> _WHAT TO WORK ON_: Your copy should match the records below word for word and contain no pictures.

Stored data
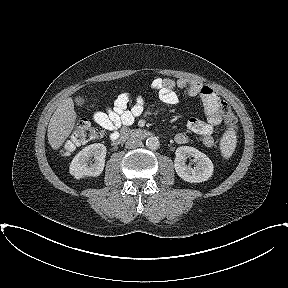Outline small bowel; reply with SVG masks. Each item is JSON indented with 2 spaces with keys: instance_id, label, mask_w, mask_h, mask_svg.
Returning <instances> with one entry per match:
<instances>
[{
  "instance_id": "1",
  "label": "small bowel",
  "mask_w": 288,
  "mask_h": 288,
  "mask_svg": "<svg viewBox=\"0 0 288 288\" xmlns=\"http://www.w3.org/2000/svg\"><path fill=\"white\" fill-rule=\"evenodd\" d=\"M151 88L158 100L166 105H175L179 98L176 90H183L190 97H198L202 101L206 119L190 118L187 128L198 136L201 142L207 146L214 145V130L222 121L219 111L220 98L209 86L197 81L181 78L173 80L170 78H155L151 82ZM145 108V98L138 94L132 97L128 93L120 94L112 108L106 111H98L93 115L94 121L110 132V139L113 140L119 135L122 126H129L134 123ZM178 144H185L187 136L178 133L175 136Z\"/></svg>"
}]
</instances>
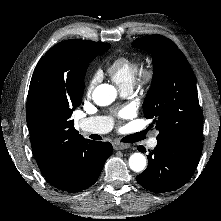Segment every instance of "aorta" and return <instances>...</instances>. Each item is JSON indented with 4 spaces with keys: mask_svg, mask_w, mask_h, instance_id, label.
<instances>
[{
    "mask_svg": "<svg viewBox=\"0 0 221 221\" xmlns=\"http://www.w3.org/2000/svg\"><path fill=\"white\" fill-rule=\"evenodd\" d=\"M117 91L114 86L101 84L93 92V100L99 106L110 105L116 98ZM129 167L134 172H141L146 167V158L142 153H133L129 158Z\"/></svg>",
    "mask_w": 221,
    "mask_h": 221,
    "instance_id": "762f6f07",
    "label": "aorta"
}]
</instances>
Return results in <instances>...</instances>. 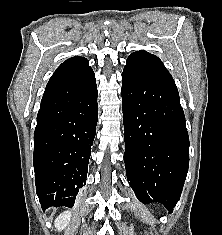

> _TASK SOLUTION_:
Outline small bowel; reply with SVG masks. Each item is JSON indented with 2 spaces with keys: instance_id, label, mask_w, mask_h, mask_svg.
Returning <instances> with one entry per match:
<instances>
[{
  "instance_id": "1",
  "label": "small bowel",
  "mask_w": 288,
  "mask_h": 288,
  "mask_svg": "<svg viewBox=\"0 0 288 288\" xmlns=\"http://www.w3.org/2000/svg\"><path fill=\"white\" fill-rule=\"evenodd\" d=\"M151 88L158 100L166 105H175L179 98L176 90H183L190 97H198L202 101L206 119L190 118L187 128L198 136L201 142L207 146L214 145V130L222 121L219 111L220 98L209 86L197 81L181 78L173 80L170 78H155L151 82ZM145 108V98L138 94L132 97L128 93L120 94L112 108L106 111H98L93 115L94 121L110 132V139L113 140L119 135L122 126H129L134 123ZM178 144H185L187 136L178 133L175 136Z\"/></svg>"
}]
</instances>
Segment every instance of "aorta" and return <instances>...</instances>. Each item is JSON indented with 4 spaces with keys: mask_svg, mask_w, mask_h, instance_id, label.
<instances>
[{
    "mask_svg": "<svg viewBox=\"0 0 221 221\" xmlns=\"http://www.w3.org/2000/svg\"><path fill=\"white\" fill-rule=\"evenodd\" d=\"M117 91L114 86L101 84L93 92V100L99 106L110 105L116 98ZM129 167L134 172H141L146 167V158L142 153H133L129 158Z\"/></svg>",
    "mask_w": 221,
    "mask_h": 221,
    "instance_id": "762f6f07",
    "label": "aorta"
}]
</instances>
Return results in <instances>...</instances>. 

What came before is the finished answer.